If a temple buffalo is to be sacrificed, it is dragged up to a special stone or wooden post and tethered with a particular kind of shola creeper. In some circumstances a sacred cattle bell, or bell-like object, is hung around the animal's neck. A dairyman-priest of ritual rank equivalent to the sacrificial buffalo dispatches the animal with the blunt end of an axe, endeavouring to end its mortal life with a single blow directed to the skull between the horns. He should not draw blood since the object of the sacrifice is to release the spirit of an unblemished buffalo, so that it may join the deceased Toda in the afterworld.
For an ordinary domestic buffalo, no ritual tethering is dictated, but an ordinary non-sacred bell may be hung around its neck. The animal is similarly dispatched, but by a layman rather than by a dairyman-priest.
There is no question of a young man being rewarded for killing the most buffaloes. As for a "key to all the munds", does the Web-writer envisage walled Toda settlements with a locked gateway? And since the Todas do not recognise a "Moon god", we can forget that one too.
The Todas used to observe two funeral ceremonies: the first during which the corpse was cremated and the second, up to a year or more later, when certain bodily remains of the deceased were burned. The last second funeral occurred in 1966. To write in the present tense of preserving relics following the cremation is 40 years behind the times.
That, perhaps, is not so bad as the flight of fancy that has the Web-author writing that after the cremation is over, "it is now time for rejoicing. Women from other munds drag the mourning women into the stream nearby. Their clothes are torn off them [and] they are bathed. Their hair is washed and dressed with butter into cork-screw ringlets. It is, however, customary and polite to resist the bath and thus indicate a desire to go on mourning".
One can only stress that all this is pure imagination (an attempt, perhaps, to justify the "pagan" and "primitive" designations of the article's title?).
This parody of Toda culture concludes, as it began, with a blatant falsehood. "The Todas today are fast disappearing . . . due largely to intermarriage and the brutal killing . . . [of] female infants."
So far as we know, the Toda community has always been a small one, kept so in the past by the combined institutions of polyandry and infanticide.
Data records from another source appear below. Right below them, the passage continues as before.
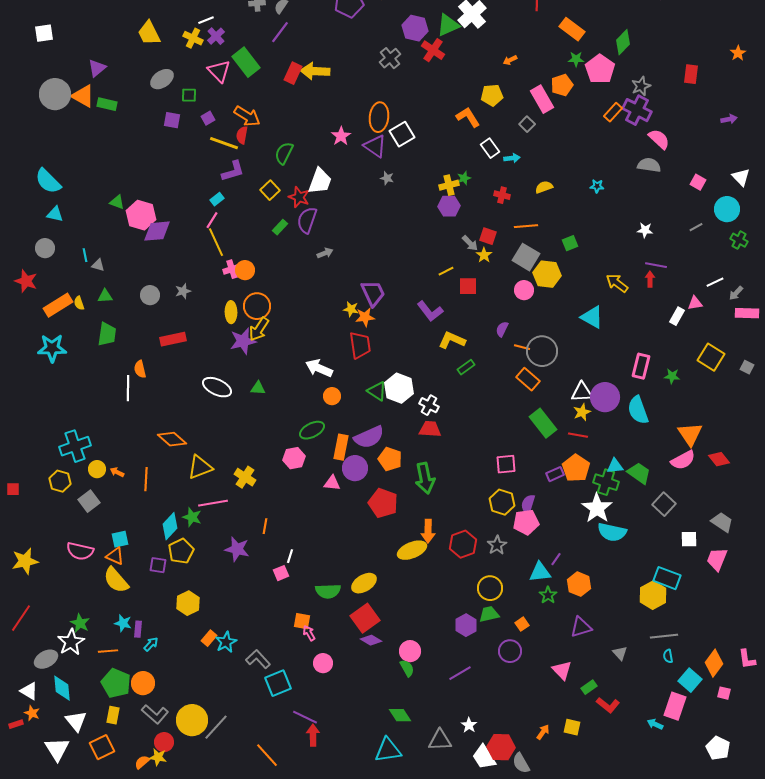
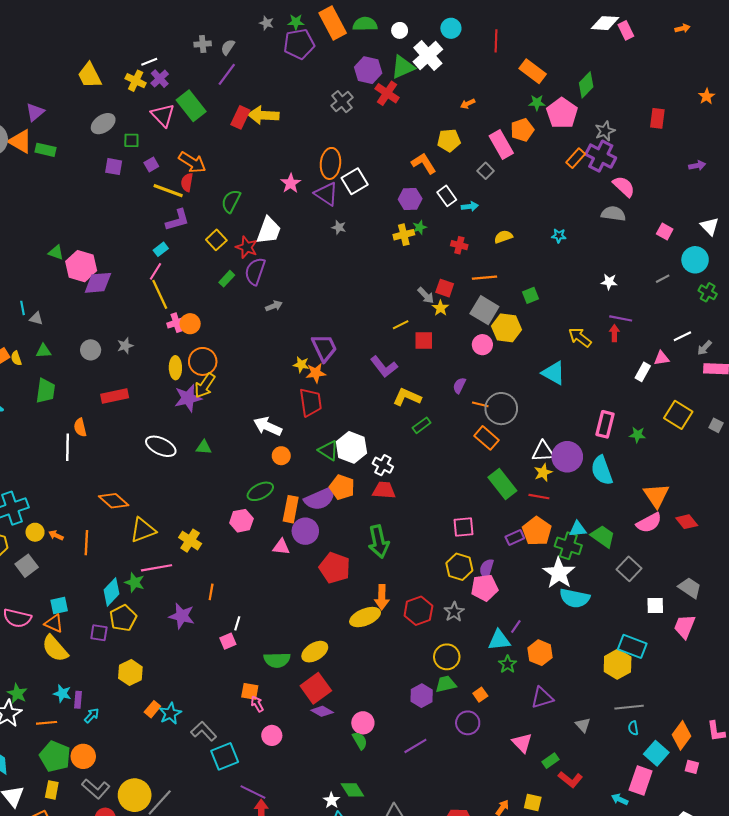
purple hexagon: (449, 206) -> (410, 199), moved
orange pentagon: (390, 459) -> (342, 487), moved
white star: (469, 725) -> (332, 800), moved

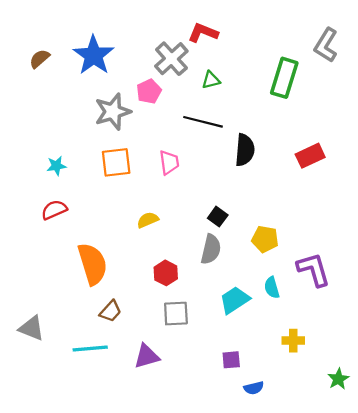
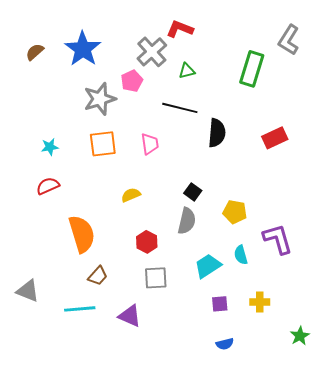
purple triangle: (147, 356) -> (130, 316), turned 40
purple square: (231, 360) -> (220, 304), moved

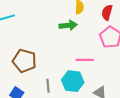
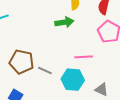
gray line: (48, 86) -> (45, 71), moved, turned -56

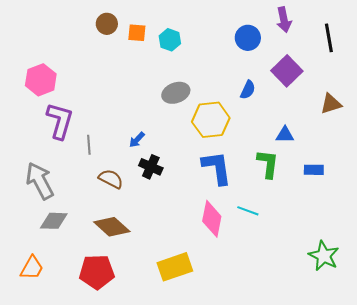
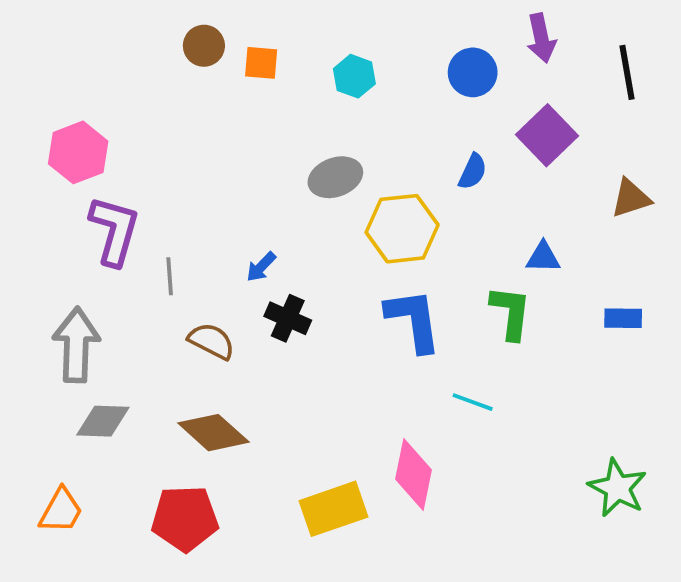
cyan hexagon: (170, 40) -> (354, 76), moved
blue rectangle: (314, 170) -> (623, 318), moved
gray arrow: (40, 181) -> (76, 345), turned 30
pink diamond: (212, 219) -> (414, 475), moved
It is also true that the community experienced an alarming demographic decline during the first half of the 20th century. But the reasons were not those given by our Web-person, since female infanticide had mostly ceased and outmarriage, except among Christian converts, was (and still is) rare.
It was rather the prevalence of venereal infections that seriously compromised female fertility, and the problem was tackled with penicillin between the mid-1950s and early 1960s. Today's Toda community, well over a thousand strong, is almost twice as numerous as it was when this writer began his research among them in the early 1960s.
The author, an Osmania- and Oxford-trained British social anthropologist, teaches anthropology and sociology at the University of Brunei Darussalam, Borneo.
He first came to India in 1959, working as a volunteer teacher at Mayo College in Ajmer for half a year before attending Osmania University in Hyderabad as an undergraduate student under a Commonwealth Universities scholarship programme. He conducted his first fieldwork among the Todas during 1962-63 under the auspices of the Delhi School of Economics and, since then, has returned to them 14 times, most recently in 2000.